**Exercise aim**
Which of the lines below mention the word "will"? Pull each one out.

**Material for this exercise**
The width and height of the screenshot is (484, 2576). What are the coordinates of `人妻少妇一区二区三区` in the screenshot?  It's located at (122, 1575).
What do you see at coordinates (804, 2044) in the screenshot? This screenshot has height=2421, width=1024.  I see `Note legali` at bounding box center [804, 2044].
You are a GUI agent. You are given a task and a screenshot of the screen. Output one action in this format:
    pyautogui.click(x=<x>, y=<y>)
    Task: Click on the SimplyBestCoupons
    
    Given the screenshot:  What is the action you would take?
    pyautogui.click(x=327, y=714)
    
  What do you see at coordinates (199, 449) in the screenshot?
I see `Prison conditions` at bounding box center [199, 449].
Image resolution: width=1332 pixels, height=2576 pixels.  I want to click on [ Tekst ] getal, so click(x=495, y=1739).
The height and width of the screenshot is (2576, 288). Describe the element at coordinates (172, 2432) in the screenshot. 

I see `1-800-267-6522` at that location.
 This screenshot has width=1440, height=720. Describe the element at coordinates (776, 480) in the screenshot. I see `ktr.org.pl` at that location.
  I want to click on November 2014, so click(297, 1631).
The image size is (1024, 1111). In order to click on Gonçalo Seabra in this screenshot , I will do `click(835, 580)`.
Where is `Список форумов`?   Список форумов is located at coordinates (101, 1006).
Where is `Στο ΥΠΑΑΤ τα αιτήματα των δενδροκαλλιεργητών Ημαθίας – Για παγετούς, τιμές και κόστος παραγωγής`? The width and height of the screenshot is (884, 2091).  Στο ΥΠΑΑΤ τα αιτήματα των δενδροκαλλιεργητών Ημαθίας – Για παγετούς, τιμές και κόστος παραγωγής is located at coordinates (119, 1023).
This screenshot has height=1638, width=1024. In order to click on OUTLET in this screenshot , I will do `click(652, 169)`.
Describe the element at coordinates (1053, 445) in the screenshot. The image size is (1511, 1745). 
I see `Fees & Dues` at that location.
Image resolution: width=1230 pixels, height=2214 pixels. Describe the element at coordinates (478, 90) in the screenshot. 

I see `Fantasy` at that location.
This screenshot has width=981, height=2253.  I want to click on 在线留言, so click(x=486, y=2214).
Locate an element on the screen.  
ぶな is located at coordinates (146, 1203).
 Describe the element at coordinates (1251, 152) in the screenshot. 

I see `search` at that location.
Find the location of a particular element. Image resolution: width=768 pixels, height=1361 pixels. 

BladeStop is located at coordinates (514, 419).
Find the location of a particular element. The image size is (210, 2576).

**Response below**
The image size is (1024, 1111). In order to click on Gonçalo Seabra in this screenshot , I will do `click(835, 580)`.
This screenshot has height=1638, width=1024. In order to click on OUTLET in this screenshot , I will do `click(652, 169)`.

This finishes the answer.